Illegal receiver? Texts that Browns coaches COULD have been getting
The Cleveland Browns are back in the news!
Offensive coordinator Kyle Shanahan recently left the team — with part of reason reportedly because coaches on the sidelines were receiving nagging texts from someone in the organization during games. The NFL is investigating, because texting during games is against the rules.
1. Does Spider 2 Y Banana involve an actual piece of fruit?
2. Hey, I heard Ben Tate can score some cool playoff tickets.
3. Dude . . . we suck, huh?
4. Say what you want about us, but at least we got rid of Trent Richardson.
5. FYI, Johnny and I were out doing shots late last night. Please excuse him from treatment or any game-related activities today.

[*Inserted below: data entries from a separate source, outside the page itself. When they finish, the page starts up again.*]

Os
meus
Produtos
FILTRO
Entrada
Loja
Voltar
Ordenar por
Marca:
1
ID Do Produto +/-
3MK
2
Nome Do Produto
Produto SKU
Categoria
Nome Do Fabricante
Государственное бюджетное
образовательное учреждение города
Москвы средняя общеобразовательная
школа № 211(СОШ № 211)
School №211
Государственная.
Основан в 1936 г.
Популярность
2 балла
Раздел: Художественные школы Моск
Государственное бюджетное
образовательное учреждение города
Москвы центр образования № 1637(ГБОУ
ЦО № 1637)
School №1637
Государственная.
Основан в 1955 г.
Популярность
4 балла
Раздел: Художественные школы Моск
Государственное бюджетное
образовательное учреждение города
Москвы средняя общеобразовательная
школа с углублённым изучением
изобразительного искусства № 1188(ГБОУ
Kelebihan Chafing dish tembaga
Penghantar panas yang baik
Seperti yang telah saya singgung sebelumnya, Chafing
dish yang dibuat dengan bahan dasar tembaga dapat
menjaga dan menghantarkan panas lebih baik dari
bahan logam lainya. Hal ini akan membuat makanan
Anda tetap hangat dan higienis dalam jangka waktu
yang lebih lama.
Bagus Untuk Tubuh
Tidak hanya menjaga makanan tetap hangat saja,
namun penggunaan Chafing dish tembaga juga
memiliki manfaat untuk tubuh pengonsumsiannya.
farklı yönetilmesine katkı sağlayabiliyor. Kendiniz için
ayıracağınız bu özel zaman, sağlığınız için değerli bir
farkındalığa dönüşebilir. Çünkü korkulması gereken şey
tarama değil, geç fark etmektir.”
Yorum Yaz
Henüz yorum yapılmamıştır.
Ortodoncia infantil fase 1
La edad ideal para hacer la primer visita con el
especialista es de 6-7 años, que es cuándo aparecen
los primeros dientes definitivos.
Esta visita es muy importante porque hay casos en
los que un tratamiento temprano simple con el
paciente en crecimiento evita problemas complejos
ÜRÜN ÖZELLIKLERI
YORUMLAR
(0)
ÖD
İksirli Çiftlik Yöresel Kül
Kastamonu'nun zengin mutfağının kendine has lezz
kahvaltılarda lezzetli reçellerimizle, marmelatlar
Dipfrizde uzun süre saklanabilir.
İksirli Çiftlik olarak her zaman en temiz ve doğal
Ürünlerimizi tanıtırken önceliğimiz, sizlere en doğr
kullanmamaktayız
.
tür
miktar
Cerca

6. Tell the beer guy he skipped our section!!
7. ROFLMAO, that guy’s name is Barkevious Mingo!
8. Hey babe, keep that hot tub warm, I’ll be home after this dumb game ends and I take my wife home . . .
9. Whoops! Sorry, that last text was meant for someone else. Kisses!
10. What can Brown poo for you?! Get it?
11. Think I can scalp tickets for next week’s game?
12. Coach Pettine, your new car is ready to go. — Josh Gordon
13. Man, Andrew Hawkins’ son could make a good GM.
14. That Joe Haden’s pretty good . . . we’re gonna need to get rid of him.
15. How many more weeks do we have to do this???